Ik probeer me hun leven voor te stellen. Ik vermoed dat ze 's morgens vroeg opstaan. Stevige boterhammen liggen klaar of worden bereid, en zwarte koffie wordt gedronken aan de keukentafel. In het huis dat ze zelf gebouwd hebben, want het zijn uiteraard handige Harry's, die iets kunnen.

Dat huis is er gekomen door nijverheid en vlijt. Niet verder springen dan je kunt, niet te gek doen. Hier en daar al eens bijklussen, en veel zelf doen. Eerbaar. Overdag wordt er gewerkt, een strikt regime. Exact het aantal uren dat overeengekomen is. Overuren worden betaald. Op een treffelijk uur naar huis in het busje en eventueel een pintje.

Een avond die nog een avond is, en mogelijkheden om te fietsen, te sporten, een hobby te hebben of gewoon leeg voor het schermpje te hangen. Dat kan ook. Een geregeld leven, met een zorgzame vrouw en doodnormale kinderen.

Net zoals kantoormensen. Netjes op tijd, fris hemdje aan, niet te veel buitensporigheden. Niet veel spanning, maar ook geen verrassingen, zeker geen onaangename. Stiptheid. Reinheid, regelmaat. Alles heeft een prijs.

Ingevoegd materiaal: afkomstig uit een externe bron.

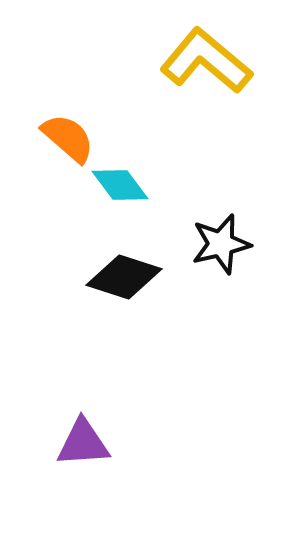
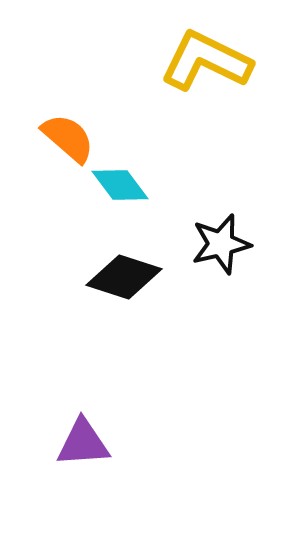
yellow L-shape: rotated 14 degrees counterclockwise
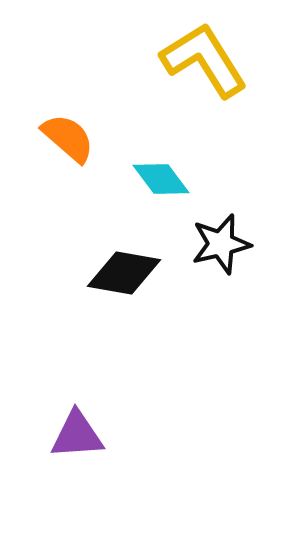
yellow L-shape: moved 2 px left, 1 px up; rotated 32 degrees clockwise
cyan diamond: moved 41 px right, 6 px up
black diamond: moved 4 px up; rotated 8 degrees counterclockwise
purple triangle: moved 6 px left, 8 px up
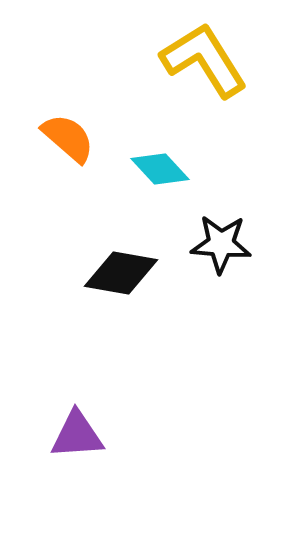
cyan diamond: moved 1 px left, 10 px up; rotated 6 degrees counterclockwise
black star: rotated 18 degrees clockwise
black diamond: moved 3 px left
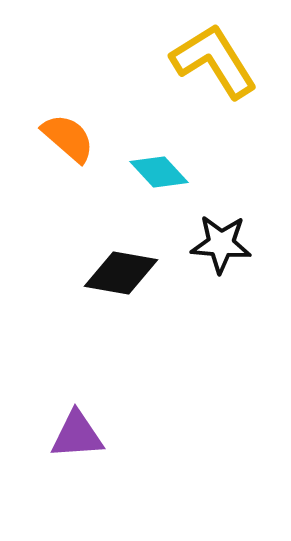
yellow L-shape: moved 10 px right, 1 px down
cyan diamond: moved 1 px left, 3 px down
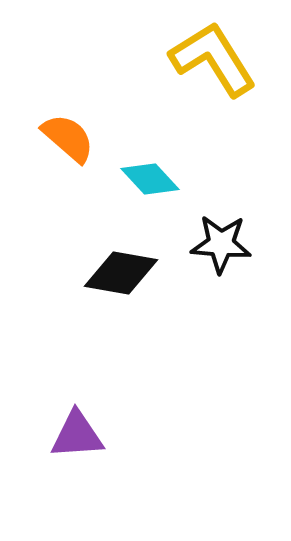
yellow L-shape: moved 1 px left, 2 px up
cyan diamond: moved 9 px left, 7 px down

En dan kijk ik naar mijn eigen leven. Chaos, administratieve rommel, het gevoel dagelijks te vechten om te overleven. Momenteel heb ik geen grote opdracht: hoe ga ik de huur binnen twee maand moeten betalen…? Ik besluit om iets te gaan eten met een vriend. In een restaurant dat ik goedbeschouwd niet kan betalen. Maar ik doe het toch. We zien morgen wel weer, hoe groot de schade is. Het eten wordt een slemppartij, de nacht wenkt, en ik bezwijk. Ik leef, babbel, drink, denk en verzoen me met mijn lot. Dit is wat ik ben, een chaoot en een levensgenieter. Het is niet anders en ik kan niet anders. Ik heb geen haat-liefdeverhouding met structuur, ik blijf er graag en ver van weg.

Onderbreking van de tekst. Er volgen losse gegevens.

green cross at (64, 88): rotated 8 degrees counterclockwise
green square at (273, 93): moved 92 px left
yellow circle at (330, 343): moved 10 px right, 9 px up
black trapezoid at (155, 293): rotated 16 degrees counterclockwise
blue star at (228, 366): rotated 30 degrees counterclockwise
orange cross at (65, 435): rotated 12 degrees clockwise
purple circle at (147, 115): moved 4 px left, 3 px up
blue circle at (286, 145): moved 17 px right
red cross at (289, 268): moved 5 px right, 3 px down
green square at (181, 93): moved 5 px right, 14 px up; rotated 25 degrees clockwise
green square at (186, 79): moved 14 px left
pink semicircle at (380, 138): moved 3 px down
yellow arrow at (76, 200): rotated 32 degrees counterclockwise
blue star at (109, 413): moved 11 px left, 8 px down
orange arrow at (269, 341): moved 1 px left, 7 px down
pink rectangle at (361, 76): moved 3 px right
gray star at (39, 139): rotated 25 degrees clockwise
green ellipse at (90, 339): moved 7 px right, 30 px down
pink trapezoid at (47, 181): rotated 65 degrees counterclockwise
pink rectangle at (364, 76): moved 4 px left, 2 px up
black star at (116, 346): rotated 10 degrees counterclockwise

De volgende ochtend is chaotisch, verward, en ik passeer opnieuw de montere bouwvakker. Oh, wat ben ik weer jaloers! Maar ik besef dat ik niet weggelegd ben voor zo'n leven. De vrijheid om ergens de brui aan te geven, de heerlijke ongebondenheid en de mogelijkheid om te zeggen 'dit hoef ik even niet'.

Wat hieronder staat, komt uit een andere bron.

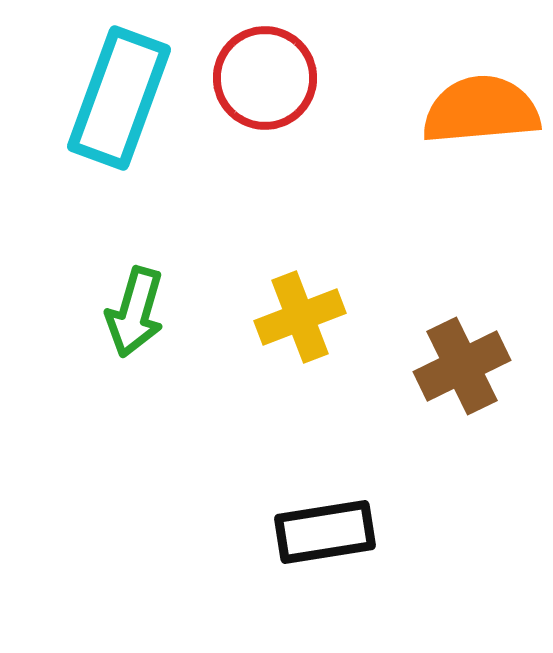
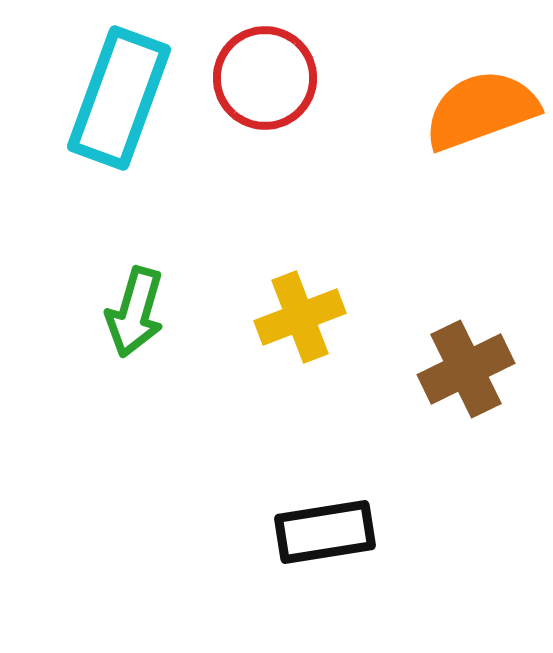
orange semicircle: rotated 15 degrees counterclockwise
brown cross: moved 4 px right, 3 px down
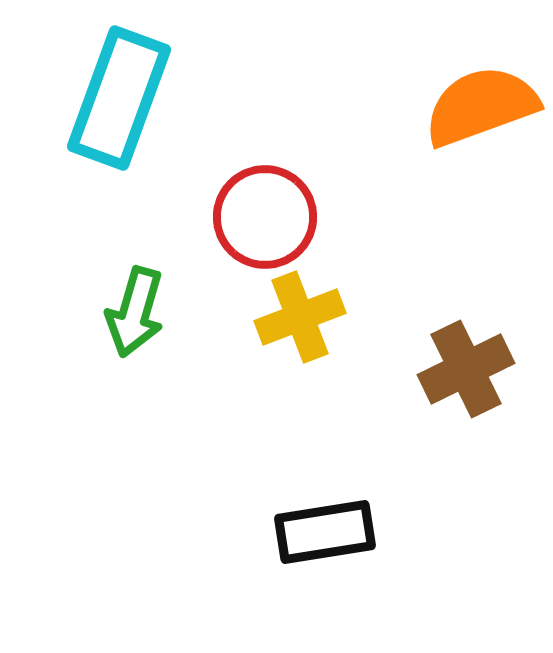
red circle: moved 139 px down
orange semicircle: moved 4 px up
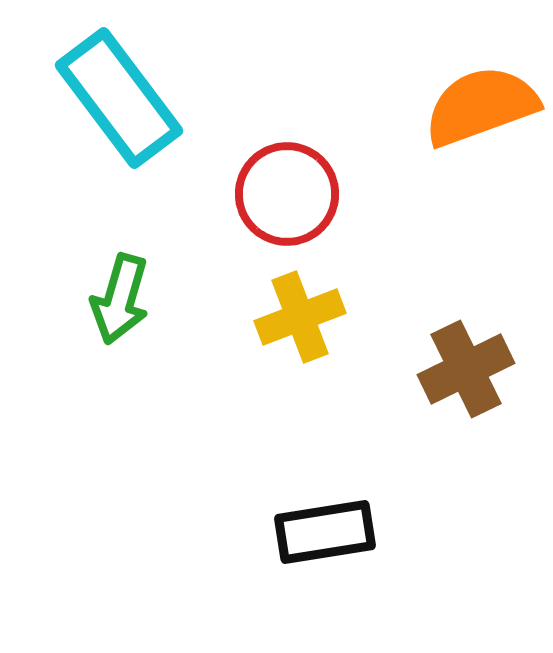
cyan rectangle: rotated 57 degrees counterclockwise
red circle: moved 22 px right, 23 px up
green arrow: moved 15 px left, 13 px up
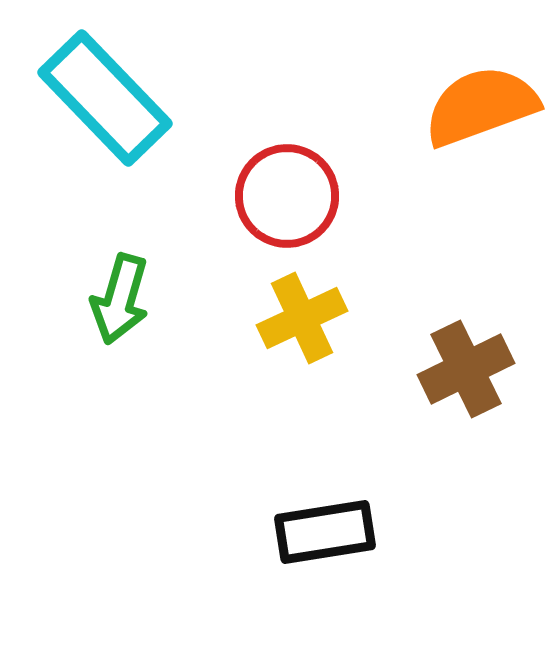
cyan rectangle: moved 14 px left; rotated 7 degrees counterclockwise
red circle: moved 2 px down
yellow cross: moved 2 px right, 1 px down; rotated 4 degrees counterclockwise
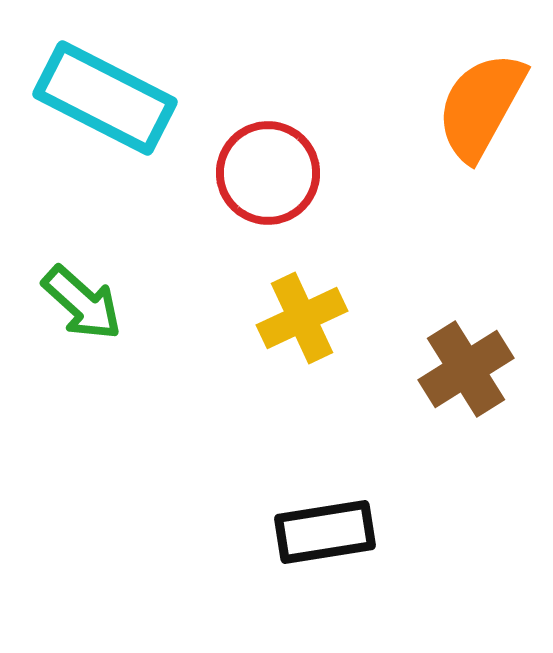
cyan rectangle: rotated 19 degrees counterclockwise
orange semicircle: rotated 41 degrees counterclockwise
red circle: moved 19 px left, 23 px up
green arrow: moved 38 px left, 4 px down; rotated 64 degrees counterclockwise
brown cross: rotated 6 degrees counterclockwise
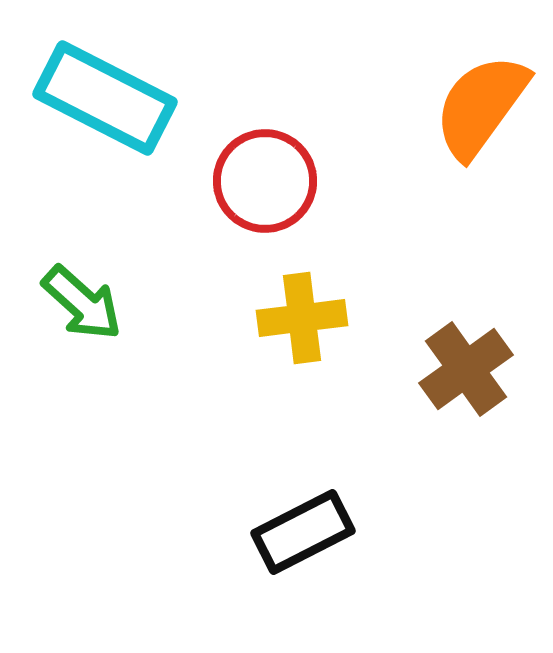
orange semicircle: rotated 7 degrees clockwise
red circle: moved 3 px left, 8 px down
yellow cross: rotated 18 degrees clockwise
brown cross: rotated 4 degrees counterclockwise
black rectangle: moved 22 px left; rotated 18 degrees counterclockwise
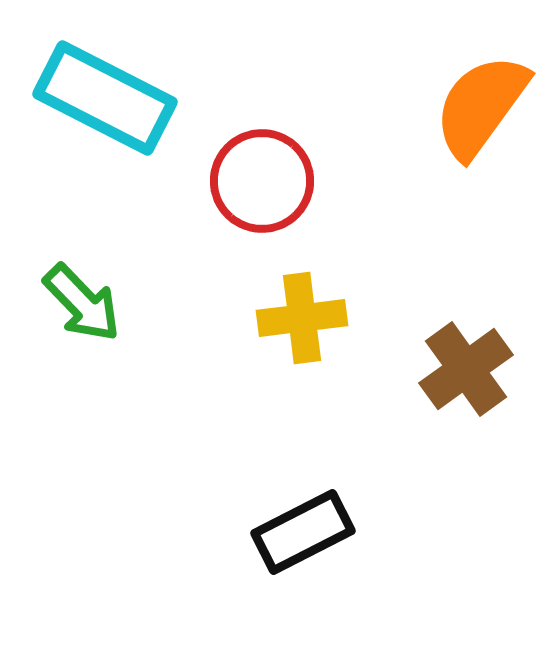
red circle: moved 3 px left
green arrow: rotated 4 degrees clockwise
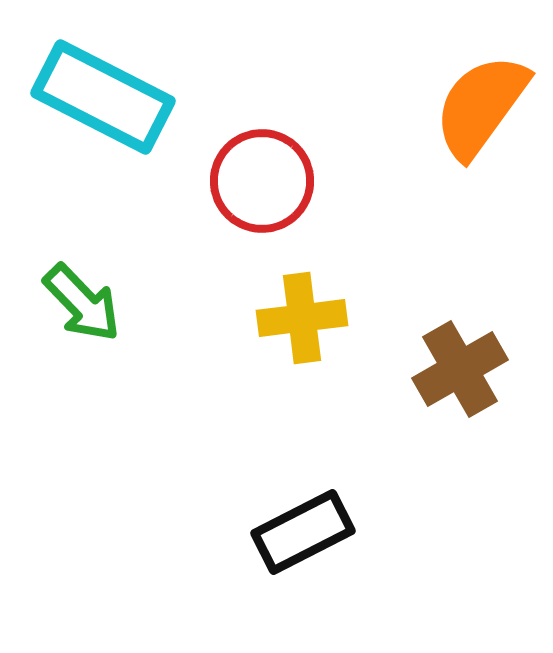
cyan rectangle: moved 2 px left, 1 px up
brown cross: moved 6 px left; rotated 6 degrees clockwise
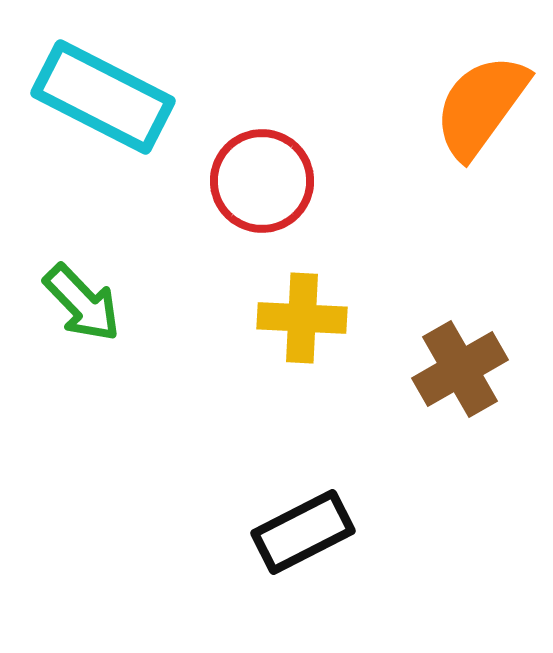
yellow cross: rotated 10 degrees clockwise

Je betaalt er een prijs voor. Een hoge, maar een prijs is een reflectie van waarde. En die vrijheid, die is mij veel waard. Iedere vogel zingt zoals hij gebekt is.

Guido Everaert

Wie is Guido?

Guido Everaert is schrijver, spreker en columnist. Daarnaast werkt hij als lector ‘web content' en ‘storytelling' aan de Karel de Grote-Hogeschool. Zijn interesse? De schone en minder schone kantjes van de mens.

Ook interessant

Guido: vervloekte deadlines

Laat er geen misverstand over bestaan. Ik schrijf graag stukjes en heb aangename klanten. Ze doen niet vervelend. Toch is er één ding dat relaties verziekt en mensen humeurig maakt.

Guido: broodschrijven

Soms schrijf ik teksten voor grote organisaties. Dat maakt me altijd wat zenuwachtig. Je weet dat iedereen een oordeel gaat geven. Vaak gaan de suggesties lijnrecht tegen elkaar in!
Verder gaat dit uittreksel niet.